Another author has said:

"The prevention of vexatious litigation and of a multiplicity of suits constitutes a favorite ground for the exercise of the jurisdiction of equity by way of injunction; and it may be laid down as a general rule that whenever the rights of a party aggrieved cannot be protected or enforced in the ordinary course of proceedings at law, except by numerous and expensive suits, a court of equity may properly interpose and afford relief by injunction." 1 High on Injunctions, § 12.

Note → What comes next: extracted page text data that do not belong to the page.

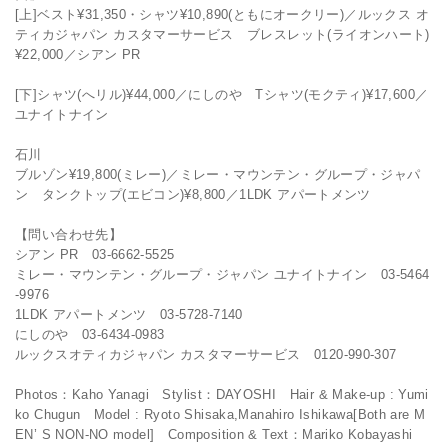
[上]ベスト¥31,350・シャツ¥10,890(ともにオークリー)／ルックス オ
ティカジャパン カスタマーサービス ブレスレット(ライオンハート)
¥22,000／シアン PR
[下]シャツ(へリル)¥44,000／にしのや Tシャツ(モクティ)¥17,600／
ユナイトナイン
石川
ブルゾン¥19,800(ミレー)／ミレー・マウンテン・グループ・ジャパ
ン タンクトップ(エビコン)¥8,800／1LDK アパートメンツ
【問い合わせ先】
シアン PR 03-6662-5525
ミレー・マウンテン・グループ・ジャパン ユナイトナイン 03-5464
-9976
1LDK アパートメンツ 03-5728-7140
にしのや 03-6434-0983
ルックスオティカジャパン カスタマーサービス 0120-990-307
Photos：Kaho Yanagi Stylist：DAYOSHI Hair & Make-up : Yumi
ko Chugun Model : Ryoto Shisaka,Manahiro Ishikawa[Both are M
EN’ S NON-NO model] Composition & Text：Mariko Kobayashi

The Supreme Court of the United States in discussing the question in the case of Hale v. Allinson, 188 U.S. 56, 23 S. Ct. 244, 47 L. Ed. 380, used this language:

"Cases in sufficient number have been cited to show how divergent are the decisions on the question of jurisdiction. It is easy to say it rests upon the prevention of a multiplicity of suits, but to say whether a particular case comes within the principle is sometimes a much more difficult task. Each case, if not brought directly within the principle of some preceding case, must, as we think, be decided upon its own merits and upon a survey of the real and substantial convenience of all parties, the adequacy of the legal remedy, the situations of the different parties, the points to be contested and the result which would follow if jurisdiction should be assumed or denied; these various matters being factors to be taken into consideration upon the question of equitable jurisdiction on this ground, and whether within reasonable and fair grounds the suit is calculated to be in truth one which will practically prevent a multiplicity of litigation and will be an actual convenience to all parties, and will not unreasonably overlook or obstruct the material interests of any." *518

In the case of Galveston, Harrisburg San Antonio Ry. Co. v. Dowe,70 Tex. 5, 7 S.W. 368, the Supreme Court had the following to say in reference to enjoining suits in the justice court:

"If it be said that a court of equity will only act after a decision favorable to the complainant in a court of law in which the judges are required to be lawyers, we can see the reason of it. But we do not think this rule should be applied to judgments of the county and justice courts under our system, when the amount in controversy is not such as to permit appeals to `the appellate court.' The officers who preside in these tribunals are not required to be learned in the law. Their judgments, not appealed from, are conclusive between the parties as to the subject-matter of the particular suit in which they are rendered; but they cannot be held to affect in any manner any general right. Had it appeared from the plaintiff's petition that one of the suits against it had been brought in the district court, and had there been decided against it, or that from a judgment in the county court it had appealed to the Court of Appeals, and that court had affirmed the judgment upon the merits, then the presumption would have been great that it had no just defense to the other actions. * * * But no such presumption arises from a judgment of the justice or county court in this state, when by reason of the amount in controversy there can be no appeal."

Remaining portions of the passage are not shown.